In [4]:
from pyspark.sql import SparkSession
import pyspark.sql.functions as F

from pyspark.sql.types import *
import pyspark.sql.types as spark_types

import utils

spark = SparkSession.builder.master("spark://vm1:7077").appName("Cluster Code - Zafar").getOrCreate()

In [None]:
# Testing to see if everything is okay
commits = utils.read_csv(spark, "hdfs:/commits_new.csv")
commits.limit(10).show()

### Number of source & fork repositories of users (shouldn't be run again)

In [5]:
projects =  utils.read_csv(spark, "hdfs:/projects.csv", "projects_new.csv")

# This file has now been replaced with a new version
user_more =  utils.read_csv(spark, "hdfs:/user_more.csv")

# Find source repos
df4 = (
    projects
    .where((projects.deleted == 0) & (projects.forked_from.isNull()))
    .groupby("owner_id")
    .count()
    .withColumnRenamed("count", "repos_source")
    .withColumnRenamed("owner_id", "user_id")
)

# Find forks
df6 = (
    projects
    .where((projects.deleted == 0) & (projects.forked_from.isNotNull()))
    .groupby("owner_id")
    .count()
    .withColumnRenamed("count", "repos_forks")
    .withColumnRenamed("owner_id", "user_id")
)

# Join Data
df5 = user_more.join(df4, "user_id", "full").join(df6, "user_id", "full")

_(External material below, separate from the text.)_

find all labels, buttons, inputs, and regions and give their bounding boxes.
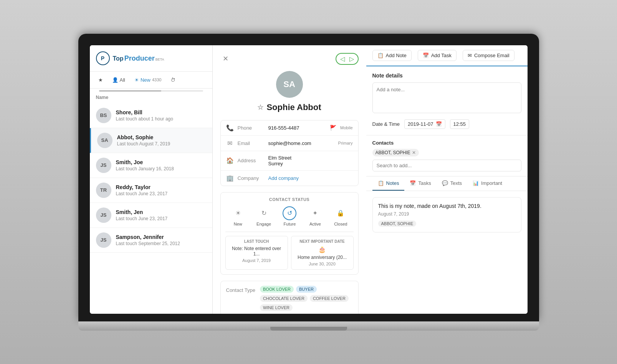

# Write to local directorya
df5.write.csv(
    "/user_more_2",
    mode="overwrite",
    nullValue="\\N"
)

### Issue Punchcard

In [5]:
issues = utils.read_csv(spark, "hdfs:/issues.csv")

df5 = (
    issues
    .where(
        issues.created_at.isNotNull()
    )
    .select(
        F.year('created_at').alias('year'), 
        F.month('created_at').alias('month'), 
        F.dayofmonth('created_at').alias('day'), 
        F.hour('created_at').alias('hour')
    )
   .groupBy('year', 'month', 'day', 'hour')
   .count()
)

df5.limit(10).show()

# df5.explain()
# df5.coalesce(1).write.json("hdfs:/issue_punchcard")

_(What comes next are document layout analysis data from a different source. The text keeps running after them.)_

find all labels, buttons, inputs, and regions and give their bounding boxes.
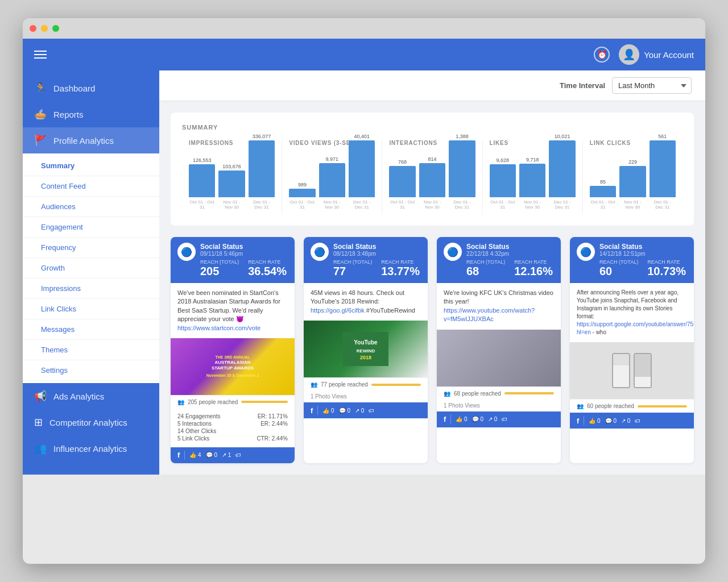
sub-item-messages[interactable]: Messages	[23, 319, 159, 340]
impressions-chart: IMPRESSIONS 126,553 Oct 01 - Oct 31 103,…	[182, 140, 282, 214]
bar-group: 229 Nov 01 - Nov 30	[619, 159, 646, 210]
bar-group: 814 Nov 01 - Nov 30	[419, 156, 445, 210]
post-rate-1: 36.54%	[248, 265, 287, 277]
content-area: SUMMARY IMPRESSIONS 126,553 Oct 01 - Oct…	[159, 101, 705, 475]
sidebar-label-dashboard: Dashboard	[53, 84, 95, 93]
sidebar-item-profile-analytics[interactable]: 🚩 Profile Analytics	[23, 127, 159, 153]
post-views-3: 1 Photo Views	[437, 400, 561, 411]
dashboard-icon: 🏃	[34, 82, 47, 94]
hamburger-button[interactable]	[34, 51, 47, 59]
bar-group: 561 Dec 01 - Dec 31	[650, 134, 676, 210]
reach-icon-3: 👥	[444, 390, 450, 397]
time-interval-select[interactable]: Last Month Last Week Last 3 Months Custo…	[612, 77, 692, 94]
posts-grid: 🔵 Social Status 09/11/18 5:46pm Reach (T…	[171, 237, 694, 463]
close-dot[interactable]	[30, 25, 36, 32]
sidebar-item-influencer-analytics[interactable]: 👥 Influencer Analytics	[23, 435, 159, 462]
post-card-4: 🔵 Social Status 14/12/18 12:51pm Reach (…	[570, 237, 694, 463]
post-date-4: 14/12/18 12:51pm	[599, 251, 687, 257]
minimize-dot[interactable]	[41, 25, 48, 32]
reach-icon-2: 👥	[311, 381, 317, 388]
reach-text-3: 68 people reached	[454, 390, 501, 397]
svg-text:REWIND: REWIND	[357, 348, 375, 354]
reach-icon-1: 👥	[177, 399, 184, 405]
post-card-1: 🔵 Social Status 09/11/18 5:46pm Reach (T…	[171, 237, 295, 463]
sidebar-label-competitor-analytics: Competitor Analytics	[49, 418, 127, 427]
post-body-2: 45M views in 48 hours. Check out YouTube…	[304, 283, 428, 321]
post-avatar-4: 🔵	[577, 243, 595, 261]
post-reach-bar-1: 👥 205 people reached	[171, 395, 295, 409]
post-footer-2: f 👍 0 💬 0 ↗ 0 🏷	[304, 402, 428, 418]
post-avatar-2: 🔵	[311, 243, 329, 261]
sub-item-settings[interactable]: Settings	[23, 360, 159, 381]
sidebar-label-reports: Reports	[53, 110, 84, 119]
reach-icon-4: 👥	[577, 403, 584, 409]
notifications-button[interactable]: ⏰	[594, 47, 610, 63]
post-avatar-1: 🔵	[177, 243, 196, 261]
reach-text-4: 60 people reached	[587, 403, 634, 409]
post-avatar-3: 🔵	[444, 243, 462, 261]
main-content: Time Interval Last Month Last Week Last …	[159, 70, 705, 475]
post-reach-1: 205	[200, 265, 239, 277]
sub-item-content-feed[interactable]: Content Feed	[23, 176, 159, 197]
post-image-1: THE 3RD ANNUAL AUSTRALASIAN STARTUP AWAR…	[171, 338, 295, 395]
post-image-3	[437, 330, 561, 386]
likes-chart: LIKES 9,628 Oct 01 - Oct 31 9,718	[483, 140, 583, 214]
svg-text:YouTube: YouTube	[354, 339, 378, 346]
impressions-bars: 126,553 Oct 01 - Oct 31 103,676 Nov 01 -…	[189, 153, 275, 210]
post-body-4: After announcing Reels over a year ago, …	[570, 283, 694, 342]
avatar: 👤	[619, 44, 639, 65]
ads-analytics-icon: 📢	[34, 390, 47, 402]
sub-item-growth[interactable]: Growth	[23, 258, 159, 278]
summary-title: SUMMARY	[182, 124, 682, 131]
sub-item-audiences[interactable]: Audiences	[23, 197, 159, 217]
sub-item-impressions[interactable]: Impressions	[23, 278, 159, 299]
bar-group: 126,553 Oct 01 - Oct 31	[189, 157, 215, 210]
post-card-3: 🔵 Social Status 22/12/18 4:32pm Reach (T…	[437, 237, 561, 463]
post-rate-2: 13.77%	[381, 265, 420, 277]
post-body-3: We're loving KFC UK's Christmas video th…	[437, 283, 561, 330]
video-views-bars: 989 Oct 01 - Oct 31 9,971 Nov 01 - Nov 3…	[289, 153, 375, 210]
post-header-4: 🔵 Social Status 14/12/18 12:51pm Reach (…	[570, 237, 694, 283]
sub-item-summary[interactable]: Summary	[23, 156, 159, 176]
bar-group: 768 Oct 01 - Oct 31	[389, 159, 415, 210]
summary-card: SUMMARY IMPRESSIONS 126,553 Oct 01 - Oct…	[171, 113, 694, 226]
top-header: ⏰ 👤 Your Account	[23, 39, 705, 70]
post-date-2: 08/12/18 3:48pm	[333, 251, 421, 257]
bar-group: 9,718 Nov 01 - Nov 30	[519, 157, 545, 210]
post-reach-bar-4: 👥 60 people reached	[570, 399, 694, 413]
sidebar-item-dashboard[interactable]: 🏃 Dashboard	[23, 75, 159, 101]
post-header-1: 🔵 Social Status 09/11/18 5:46pm Reach (T…	[171, 237, 295, 283]
sub-item-themes[interactable]: Themes	[23, 340, 159, 360]
post-date-3: 22/12/18 4:32pm	[466, 251, 554, 257]
sub-item-frequency[interactable]: Frequency	[23, 238, 159, 258]
link-clicks-chart: LINK CLICKS 85 Oct 01 - Oct 31 229	[583, 140, 682, 214]
profile-analytics-icon: 🚩	[34, 134, 47, 147]
user-name: Your Account	[644, 50, 694, 60]
likes-bars: 9,628 Oct 01 - Oct 31 9,718 Nov 01 - Nov…	[490, 153, 576, 210]
sidebar-item-competitor-analytics[interactable]: ⊞ Competitor Analytics	[23, 409, 159, 435]
sub-item-link-clicks[interactable]: Link Clicks	[23, 299, 159, 319]
sidebar-label-profile-analytics: Profile Analytics	[53, 136, 114, 146]
bar-group: 989 Oct 01 - Oct 31	[289, 182, 315, 210]
influencer-analytics-icon: 👥	[34, 442, 47, 455]
post-brand-2: Social Status	[333, 243, 421, 251]
post-rate-4: 10.73%	[647, 265, 686, 277]
post-brand-3: Social Status	[466, 243, 554, 251]
bar-group: 85 Oct 01 - Oct 31	[590, 179, 616, 210]
sidebar-sub-menu: Summary Content Feed Audiences Engagemen…	[23, 153, 159, 383]
sidebar-item-reports[interactable]: 🥧 Reports	[23, 101, 159, 127]
sub-item-engagement[interactable]: Engagement	[23, 217, 159, 238]
post-card-2: 🔵 Social Status 08/12/18 3:48pm Reach (T…	[304, 237, 428, 463]
post-footer-4: f 👍 0 💬 0 ↗ 0 🏷	[570, 413, 694, 429]
sidebar-item-ads-analytics[interactable]: 📢 Ads Analytics	[23, 383, 159, 409]
post-brand-4: Social Status	[599, 243, 687, 251]
sidebar: 🏃 Dashboard 🥧 Reports 🚩 Profile Analytic…	[23, 70, 159, 475]
maximize-dot[interactable]	[52, 25, 59, 32]
user-account-button[interactable]: 👤 Your Account	[619, 44, 694, 65]
post-reach-bar-3: 👥 68 people reached	[437, 386, 561, 400]
time-interval-label: Time Interval	[560, 81, 605, 90]
interactions-chart: INTERACTIONS 768 Oct 01 - Oct 31 814	[382, 140, 482, 214]
post-views-2: 1 Photo Views	[304, 391, 428, 402]
facebook-icon: f	[444, 415, 446, 423]
bar-group: 40,401 Dec 01 - Dec 31	[349, 134, 375, 210]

+----+-----+----+----+--------+
|year|month| day|hour|   count|
+----+-----+----+----+--------+
|null| null|null|null|54086297|
+----+-----+----+----+--------+



### Number of Commits of each user

In [15]:
commits = utils.read_csv(spark, "hdfs:/commits_new.csv")

res = (
    commits
    .groupby("author_id")
    .count()
    .withColumnRenamed("count", "commits_authored")
    .withColumnRenamed("author_id", "user_id")
)

res.write.csv(
    "hdfs:/user_commit_count",
    mode="overwrite",
    nullValue="\\N"
)

### Number of Commits of every project

In [16]:
# commits = utils.read_csv(spark, "hdfs:/commits_new.csv")

res = (
    commits
    .groupby("project_id")
    .count()
    .withColumnRenamed("count", "total_commits")
)

res.write.csv(
    "hdfs:/project_commit_count",
#     mode="overwrite",
    nullValue="\\N"
)

### Number of Commits on a project not authored by Owner

In [17]:
commits = utils.read_csv(spark, "hdfs:/commits_new.csv")
projects = utils.read_csv(spark, "hdfs:/projects_new.csv")

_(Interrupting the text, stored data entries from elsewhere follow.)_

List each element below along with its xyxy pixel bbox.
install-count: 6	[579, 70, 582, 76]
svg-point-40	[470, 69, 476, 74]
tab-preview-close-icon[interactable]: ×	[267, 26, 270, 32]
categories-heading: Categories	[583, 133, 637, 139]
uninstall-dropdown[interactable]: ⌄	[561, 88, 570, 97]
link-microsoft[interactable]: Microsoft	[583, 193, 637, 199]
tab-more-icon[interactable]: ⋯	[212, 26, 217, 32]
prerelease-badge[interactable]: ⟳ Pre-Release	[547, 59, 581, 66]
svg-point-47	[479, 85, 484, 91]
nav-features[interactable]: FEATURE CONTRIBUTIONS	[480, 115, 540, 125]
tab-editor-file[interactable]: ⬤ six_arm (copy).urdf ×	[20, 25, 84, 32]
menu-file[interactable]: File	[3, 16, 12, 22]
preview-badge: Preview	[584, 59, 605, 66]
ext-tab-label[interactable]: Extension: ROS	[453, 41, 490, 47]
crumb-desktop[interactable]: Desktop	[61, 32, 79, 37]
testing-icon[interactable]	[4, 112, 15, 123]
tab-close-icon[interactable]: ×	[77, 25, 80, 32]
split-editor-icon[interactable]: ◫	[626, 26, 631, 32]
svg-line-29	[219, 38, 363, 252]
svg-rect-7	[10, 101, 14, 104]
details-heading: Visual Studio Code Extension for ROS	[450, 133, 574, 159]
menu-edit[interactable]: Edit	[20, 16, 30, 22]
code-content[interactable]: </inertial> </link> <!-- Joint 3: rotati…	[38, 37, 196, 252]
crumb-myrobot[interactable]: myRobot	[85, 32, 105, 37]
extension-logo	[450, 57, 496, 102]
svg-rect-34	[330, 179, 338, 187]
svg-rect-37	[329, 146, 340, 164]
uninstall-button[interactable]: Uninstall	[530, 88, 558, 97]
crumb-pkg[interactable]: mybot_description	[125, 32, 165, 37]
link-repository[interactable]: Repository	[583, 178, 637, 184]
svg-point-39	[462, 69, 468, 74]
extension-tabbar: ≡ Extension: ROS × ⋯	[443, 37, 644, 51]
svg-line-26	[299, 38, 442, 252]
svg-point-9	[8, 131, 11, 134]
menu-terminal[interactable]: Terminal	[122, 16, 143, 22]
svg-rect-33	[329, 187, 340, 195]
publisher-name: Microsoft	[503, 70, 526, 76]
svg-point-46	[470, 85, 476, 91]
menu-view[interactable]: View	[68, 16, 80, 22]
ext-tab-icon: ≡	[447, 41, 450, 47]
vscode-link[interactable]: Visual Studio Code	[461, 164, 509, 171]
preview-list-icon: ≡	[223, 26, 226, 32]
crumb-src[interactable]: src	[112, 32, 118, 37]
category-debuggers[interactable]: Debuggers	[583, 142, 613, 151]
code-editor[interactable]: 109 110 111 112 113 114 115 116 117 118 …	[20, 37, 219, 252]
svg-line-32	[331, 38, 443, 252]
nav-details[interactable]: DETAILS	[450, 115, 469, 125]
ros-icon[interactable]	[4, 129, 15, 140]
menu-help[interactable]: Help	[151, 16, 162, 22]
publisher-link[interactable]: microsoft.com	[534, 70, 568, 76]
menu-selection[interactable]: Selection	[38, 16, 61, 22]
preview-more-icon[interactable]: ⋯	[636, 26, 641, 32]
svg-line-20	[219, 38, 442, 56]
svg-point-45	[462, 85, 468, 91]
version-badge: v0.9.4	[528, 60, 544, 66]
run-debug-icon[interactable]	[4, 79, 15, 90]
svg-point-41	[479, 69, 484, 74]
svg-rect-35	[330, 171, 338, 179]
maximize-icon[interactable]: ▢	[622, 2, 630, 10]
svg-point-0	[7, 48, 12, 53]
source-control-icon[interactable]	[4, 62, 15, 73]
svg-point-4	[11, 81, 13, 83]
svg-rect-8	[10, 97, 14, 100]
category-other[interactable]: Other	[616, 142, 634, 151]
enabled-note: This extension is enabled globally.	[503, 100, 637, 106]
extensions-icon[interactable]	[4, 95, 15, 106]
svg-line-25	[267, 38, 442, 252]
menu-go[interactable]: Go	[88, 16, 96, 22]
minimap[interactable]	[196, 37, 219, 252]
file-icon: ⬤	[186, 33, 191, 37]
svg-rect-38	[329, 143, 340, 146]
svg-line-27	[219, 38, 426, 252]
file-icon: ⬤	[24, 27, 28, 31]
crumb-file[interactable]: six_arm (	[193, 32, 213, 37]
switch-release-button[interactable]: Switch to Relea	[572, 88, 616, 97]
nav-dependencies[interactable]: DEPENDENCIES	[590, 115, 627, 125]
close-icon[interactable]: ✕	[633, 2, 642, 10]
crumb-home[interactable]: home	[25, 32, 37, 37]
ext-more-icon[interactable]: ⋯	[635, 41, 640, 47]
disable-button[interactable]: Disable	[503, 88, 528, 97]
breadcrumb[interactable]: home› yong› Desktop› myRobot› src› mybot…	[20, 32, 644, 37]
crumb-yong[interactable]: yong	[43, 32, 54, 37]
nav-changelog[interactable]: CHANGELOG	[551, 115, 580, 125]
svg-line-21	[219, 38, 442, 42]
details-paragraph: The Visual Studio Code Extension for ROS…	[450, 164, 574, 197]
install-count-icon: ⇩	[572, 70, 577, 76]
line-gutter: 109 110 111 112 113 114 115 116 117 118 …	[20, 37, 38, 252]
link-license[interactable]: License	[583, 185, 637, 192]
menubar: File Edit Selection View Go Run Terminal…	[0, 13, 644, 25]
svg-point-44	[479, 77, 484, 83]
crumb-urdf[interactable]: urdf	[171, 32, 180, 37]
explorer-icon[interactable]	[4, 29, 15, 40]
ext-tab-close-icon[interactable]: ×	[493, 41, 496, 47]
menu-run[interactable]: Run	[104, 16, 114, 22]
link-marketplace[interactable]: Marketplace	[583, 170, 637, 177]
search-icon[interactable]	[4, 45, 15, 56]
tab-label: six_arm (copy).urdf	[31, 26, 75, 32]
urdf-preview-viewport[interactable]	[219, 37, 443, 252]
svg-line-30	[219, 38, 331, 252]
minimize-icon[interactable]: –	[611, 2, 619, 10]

commits.createOrReplaceTempView("commits")
projects.createOrReplaceTempView("projects")

q = """
    SELECT C.project_id as project_id, COUNT(*) as total_commits_by_others
    FROM commits as C, projects as P
    WHERE C.project_id = P.id
    AND C.author_id <> P.owner_id
    GROUP BY C.project_id
"""

res = spark.sql(q)

res.write.csv(
    "hdfs:/project_commit_others_count",
#     mode="overwrite",
    nullValue="\\N"
)

### Number of commits of a user made on repositories not owned by them

In [18]:
q = """
    SELECT C.author_id as user_id, 
           COUNT(*) as total_commits_on_other_repos

    FROM commits as C, projects as P

    WHERE C.project_id = P.id
    AND C.author_id <> P.owner_id

    GROUP BY C.author_id
"""

res = spark.sql(q)

res.write.csv(
    "hdfs:/user_commit_others_count",
#     mode="overwrite",
    nullValue="\\N"
)

### "Top" Users

In [25]:
user_more = utils.read_csv(spark, "hdfs:/user_more.csv")
users = utils.read_csv(spark, "hdfs:/users.csv")

users = (
    users
    .withColumnRenamed("id", "user_id")
    .select("user_id", "login", "company", "type", "fake", "deleted")
)

user_new = users.join(user_more, "user_id", "left")

# Torvalds is at the top
# most_followers = user_new.orderBy("followers", ascending=False)

# most_followers.show()
top = (
    user_new
    .where(
        (user_new.type == "USR")
        & (user_new.followers.isNotNull())
#         & (user_new.starred.isNotNull())
    )
    .orderBy("followers", ascending=False)
)

top.show(50)

+-------+----------------+--------------------+----+----+-------+---------+---------+-------+------------+-----------+
|user_id|           login|             company|type|fake|deleted|following|followers|starred|repos_source|repos_forks|
+-------+----------------+--------------------+----+----+-------+---------+---------+-------+------------+-----------+
|   5203|        torvalds|    Linux Foundation| USR|   0|      0|     null|    52722|      1|           5|          2|
|    896|     JakeWharton|        Square, Inc.| USR|   0|      0|       24|    30161|    261|          86|         24|
| 376498|              Tj|                Apex| USR|   0|      0|      175|    25827|    966|         238|         81|
|   6240|      addyosmani|              Google| USR|   0|      0|      243|    24604|    522|         147|        154|
|   1779|       paulirish|   Google Chrome, ♥z| USR|   0|      0|      253|    24510|    445|          56|        242|
|   9236|         mojombo|                null| 

### Commits Punchcard for top users

In [7]:
commits = utils.read_csv(spark, "hdfs:/commits_new.csv")
projects = utils.read_csv(spark, "hdfs:/projects_new.csv")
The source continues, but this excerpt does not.